# [solved] Suspend in KDE konfigurieren

## schachti

Ich habe endlich meinen Rechner soweit, dass Suspend to RAM bei mir funktioniert (vermutlich dank einiger Änderungen in Kernel 2.6.29 und 2.6.30). Etwas lästig ist, dass ich manuell immer /usr/sbin/s2ram -f aufrufen muss - über die "normale" Abmeldeprozedur in KDE ("Rechner ausschalten" - "Ruhezustand (im Speicher)") funktioniert es leider nicht. Wie kann ich konfigurieren, dass bei Auswahl dieser Option /usr/sbin/s2ram -f ausgeführt werden soll? Ich nutze derzeit KDE 4.2.4.

EDIT: solved.

----------

## Josef.95

Mensch du hast Recht, habs grad hier auch mal getestet und es funktioniert endlich auch auf meinem Desktop Rechner. (ich hatte mir gestern Abend auch den gentoo-sources-2.6.30 Kernel gebaut). Bei älteren kernel Versionen hatte ich es auch nie richtig hinbekommen, meist wegen der nVidia "forcedeth" Treiber.

Ok, genug gefreut, zu deiner eigentlichen Anfrage:

Ja ich bin einer von diesen Leuten die auch "hal" auf dem Desktop nutzen..

mit entsprechender kernel-Konfiguration (die du ja scheinbar hast) war hier nicht mehr nötig wie "hal" mit USE="laptop" Flag zu bauen, dies zog zb "pm-utils" mit.

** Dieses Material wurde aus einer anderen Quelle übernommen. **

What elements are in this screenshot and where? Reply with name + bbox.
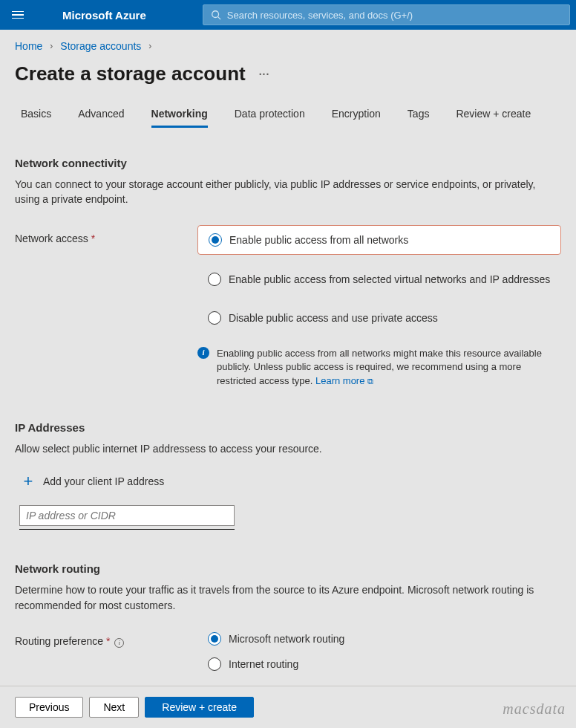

KDE 4.2.4 wurde dann auch mit den Buttons "Ruhezustand im Ram , auf HDD" gebaut, meines Wissens nach war hierzu nichts weiter nötig...

----------

## schachti

 *Josef.95 wrote:*   

> Bei älteren kernel Versionen hatte ich es auch nie richtig hinbekommen, meist wegen der nVidia "forcedeth" Treiber.

 

Genau das war auch immer mein Problem, daher habe ich so sehnsüchtig auf die eigentlich schon für das letzte Wochenende angekündigte finale Version von 2.6.30 gewartet.   :Wink: 

 *Josef.95 wrote:*   

> 
> 
> mit entsprechender kernel-Konfiguration (die du ja scheinbar hast) war hier nicht mehr nötig wie "hal" mit USE="laptop" Flag zu bauen, dies zog zb "pm-utils" mit.
> 
> KDE 4.2.4 wurde dann auch mit den Buttons "Ruhezustand im Ram , auf HDD" gebaut, meines Wissens nach war hierzu nichts weiter nötig...
> ...

 

Probiere ich aus, danke für den Tipp! Der Name des USE Flags ist etwas irreführend, ich hatte dahinter Unterstützung für Notebook-spezifische Hardware vermutet.

----------

## schachti

Hat geklappt, vielen Dank!

----------

## RealBluescreen

It work's!

----------

## schachti

Ich grabe diesen alten Thread mal wieder aus - mit KDE 4.6 klappt's nicht mehr, hat jemand eine Idee?

----------

## Josef.95

Das sollte auch mit dem aktuellen kde-4.6 noch klappen.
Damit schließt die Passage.